Places to Stay

Florence's Hotel Savoy Reopens with a Gorgeous New Pucci-Designed Lobby

The storied hotel in the heart of Florence is looking fresher than ever.
Hotel Savoy lobby Pucci design
Courtesy Hotel Savoy

Florence’s Hotel Savoy is back—and you can’t miss it. Following a six-month closure, the famed hotel has reopened its doors today, with a rebooted look that plays on its century-long history as the Grand Dame of Florence’s Piazza della Repubblica. Even better: They teamed up with Emilio Pucci Design for the newly over-the-top main entrance, a first for the storied fashion house.

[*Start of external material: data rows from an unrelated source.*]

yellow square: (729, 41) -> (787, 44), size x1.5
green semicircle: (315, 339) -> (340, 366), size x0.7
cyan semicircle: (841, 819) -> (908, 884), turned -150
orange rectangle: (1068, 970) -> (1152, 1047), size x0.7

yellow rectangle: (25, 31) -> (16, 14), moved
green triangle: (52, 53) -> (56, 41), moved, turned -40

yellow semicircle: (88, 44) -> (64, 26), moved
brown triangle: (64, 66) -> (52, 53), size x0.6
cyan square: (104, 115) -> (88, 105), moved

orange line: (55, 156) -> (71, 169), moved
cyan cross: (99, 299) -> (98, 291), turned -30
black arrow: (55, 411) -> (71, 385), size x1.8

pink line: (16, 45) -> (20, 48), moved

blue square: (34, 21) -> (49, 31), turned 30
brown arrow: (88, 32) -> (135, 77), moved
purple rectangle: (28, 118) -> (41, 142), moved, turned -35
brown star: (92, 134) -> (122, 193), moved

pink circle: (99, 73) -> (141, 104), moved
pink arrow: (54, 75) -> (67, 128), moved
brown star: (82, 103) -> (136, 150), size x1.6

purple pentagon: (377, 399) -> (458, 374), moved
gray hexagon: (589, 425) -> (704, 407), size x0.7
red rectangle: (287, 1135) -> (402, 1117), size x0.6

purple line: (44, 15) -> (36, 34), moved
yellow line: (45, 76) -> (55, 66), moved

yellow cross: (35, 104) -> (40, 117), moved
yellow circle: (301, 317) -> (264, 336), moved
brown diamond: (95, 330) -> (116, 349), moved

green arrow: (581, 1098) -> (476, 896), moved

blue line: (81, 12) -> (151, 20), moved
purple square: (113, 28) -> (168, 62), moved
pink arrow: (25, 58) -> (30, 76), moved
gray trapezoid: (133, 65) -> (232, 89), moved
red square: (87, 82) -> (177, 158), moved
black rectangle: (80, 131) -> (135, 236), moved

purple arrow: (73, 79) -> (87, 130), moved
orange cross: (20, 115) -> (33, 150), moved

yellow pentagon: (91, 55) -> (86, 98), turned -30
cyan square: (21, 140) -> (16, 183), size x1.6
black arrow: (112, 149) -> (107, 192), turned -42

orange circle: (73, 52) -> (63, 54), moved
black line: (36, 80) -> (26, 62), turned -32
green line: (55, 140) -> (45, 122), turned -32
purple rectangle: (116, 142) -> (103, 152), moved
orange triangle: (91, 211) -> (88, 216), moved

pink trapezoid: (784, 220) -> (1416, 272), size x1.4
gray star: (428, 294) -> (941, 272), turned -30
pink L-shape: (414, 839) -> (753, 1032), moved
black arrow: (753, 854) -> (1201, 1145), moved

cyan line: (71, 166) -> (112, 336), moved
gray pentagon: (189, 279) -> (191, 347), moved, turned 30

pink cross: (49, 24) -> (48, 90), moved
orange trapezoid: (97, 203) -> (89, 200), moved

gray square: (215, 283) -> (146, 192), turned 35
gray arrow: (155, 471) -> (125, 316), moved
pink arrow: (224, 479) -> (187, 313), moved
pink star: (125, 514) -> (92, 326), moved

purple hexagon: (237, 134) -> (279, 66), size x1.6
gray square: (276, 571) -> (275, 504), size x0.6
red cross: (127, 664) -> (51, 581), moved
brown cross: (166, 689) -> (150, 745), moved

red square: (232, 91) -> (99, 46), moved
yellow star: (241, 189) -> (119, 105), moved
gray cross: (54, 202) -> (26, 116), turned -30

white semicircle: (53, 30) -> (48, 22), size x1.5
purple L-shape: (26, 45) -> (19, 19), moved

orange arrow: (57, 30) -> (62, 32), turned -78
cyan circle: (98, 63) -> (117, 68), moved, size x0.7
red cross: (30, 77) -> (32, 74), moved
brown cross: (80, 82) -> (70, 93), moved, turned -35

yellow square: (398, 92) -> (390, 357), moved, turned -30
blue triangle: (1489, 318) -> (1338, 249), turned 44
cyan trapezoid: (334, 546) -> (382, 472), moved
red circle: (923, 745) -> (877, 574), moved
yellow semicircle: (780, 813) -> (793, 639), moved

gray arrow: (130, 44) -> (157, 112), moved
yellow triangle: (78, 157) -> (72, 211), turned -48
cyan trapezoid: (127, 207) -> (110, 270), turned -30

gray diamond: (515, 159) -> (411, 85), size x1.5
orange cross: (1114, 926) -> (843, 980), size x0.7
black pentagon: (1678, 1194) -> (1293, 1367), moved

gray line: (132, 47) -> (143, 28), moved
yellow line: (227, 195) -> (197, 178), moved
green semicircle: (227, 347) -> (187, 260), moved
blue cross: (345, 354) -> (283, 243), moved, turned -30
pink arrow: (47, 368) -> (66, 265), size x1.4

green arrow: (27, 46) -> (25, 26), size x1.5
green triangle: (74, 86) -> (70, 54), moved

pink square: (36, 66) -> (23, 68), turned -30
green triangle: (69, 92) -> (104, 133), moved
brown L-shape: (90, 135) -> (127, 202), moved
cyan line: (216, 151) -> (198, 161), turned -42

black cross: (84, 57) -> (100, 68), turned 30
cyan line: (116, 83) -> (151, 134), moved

“It always starts with a scarf,” says Laudomia Pucci, Emilio Pucci’s daughter and image director of the Florentine fashion house known for brilliantly patterned and colorful designs.

Here’s how the story begins. Pucci imagined a new scarf, with the images of both the Hotel Savoy and Piazza Della Repubblica while The Savoy’s Director of Design, Olga Polizzi, handled the architectural aspects of restoring the grand lobby to bring back the original grandeur of the entrance with raised ceilings and exposed columns. Then Polizzi washed it in an entirely white palette, giving Pucci the freedom to accent the space with vivid Mediterranean colors—a medley of blues, blacks, and even a dash of pink woven through custom furniture pieces, pillows, and a handmade statement carpet. “The colors always tell a story with a narrative of design,” Pucci says.

The Laudomia Pucci scarf that started it all.

Courtesy Hotel Savoy

While the lobby is more grand than ever before, the reboot is also a tale of a dramatic downsizing. The hotel’s room count was reduced from 102 to 80, giving Polizzi the freedom to reconfigure four Grand View suites, each of which is a stunner of a #RoomWithAView.

The new Presidential Suite, a palatial top-floor ensemble of light colors and marbles, hand-painted dendritic wallpaper, handcrafted furnishings from Italian brands (including Chelini Firenze and C&C Milano), and curious vintage knick knacks that Polizzi handpicked at Florence’s Mercato dei Pulci. And then there’s the Panoramic suite, a duplex pied-à-terre, that sits eye-level to Brunelleschi’s dome.

“The Savoy is reflection of the personality of the city,” says Polizzi. “Florence is fun—she’s the whimsical, naughty, younger sister of Rome.”

As for that Pucci scarf that started the story, its image is now printed—in blue and fuchsia—on the tabletops of Irene, the Savoy’s terrace cafe on Piazza della Repubblica, which is the place for people watching in the city. So while the new lobby and new suites are grand, that’s where we’ll be enjoying the view this spring.